▶ TASK PROMPT: Word for word, repeat the lines of the records from the one containing "క్రిప్టోకరెన్సీ (499, 107)" through the last line, both included.
(PROVIDED INFORMATION Opens)
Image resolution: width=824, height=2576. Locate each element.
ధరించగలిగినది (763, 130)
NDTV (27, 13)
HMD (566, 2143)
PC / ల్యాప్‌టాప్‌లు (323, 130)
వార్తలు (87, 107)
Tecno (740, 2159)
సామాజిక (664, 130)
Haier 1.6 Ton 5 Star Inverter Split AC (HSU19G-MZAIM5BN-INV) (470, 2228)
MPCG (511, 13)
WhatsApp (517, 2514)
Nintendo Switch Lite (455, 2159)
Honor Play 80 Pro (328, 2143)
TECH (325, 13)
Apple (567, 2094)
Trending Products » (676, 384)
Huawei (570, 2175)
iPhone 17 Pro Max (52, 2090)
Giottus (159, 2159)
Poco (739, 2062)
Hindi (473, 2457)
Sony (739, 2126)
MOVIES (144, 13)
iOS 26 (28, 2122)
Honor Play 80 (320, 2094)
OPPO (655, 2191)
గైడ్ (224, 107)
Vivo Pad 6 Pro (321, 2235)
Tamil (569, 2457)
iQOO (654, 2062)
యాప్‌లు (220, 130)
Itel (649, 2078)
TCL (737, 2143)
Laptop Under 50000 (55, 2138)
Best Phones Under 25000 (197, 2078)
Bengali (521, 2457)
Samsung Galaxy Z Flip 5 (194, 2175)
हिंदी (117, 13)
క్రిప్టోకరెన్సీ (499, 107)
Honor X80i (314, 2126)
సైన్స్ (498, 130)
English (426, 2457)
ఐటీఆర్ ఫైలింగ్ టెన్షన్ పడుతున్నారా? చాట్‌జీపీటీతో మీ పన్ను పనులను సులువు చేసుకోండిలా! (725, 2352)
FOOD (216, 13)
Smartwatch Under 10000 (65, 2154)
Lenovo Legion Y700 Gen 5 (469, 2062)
(PROVIDED INFORMATION Closes)
▶ TASK ANSWER:
క్రిప్టోకరెన్సీ (499, 107)
Honor X80i (314, 2126)
సైన్స్ (498, 130)
English (426, 2457)
ఐటీఆర్ ఫైలింగ్ టెన్షన్ పడుతున్నారా? చాట్‌జీపీటీతో మీ పన్ను పనులను సులువు చేసుకోండిలా! (725, 2352)
FOOD (216, 13)
Smartwatch Under 10000 (65, 2154)
Lenovo Legion Y700 Gen 5 (469, 2062)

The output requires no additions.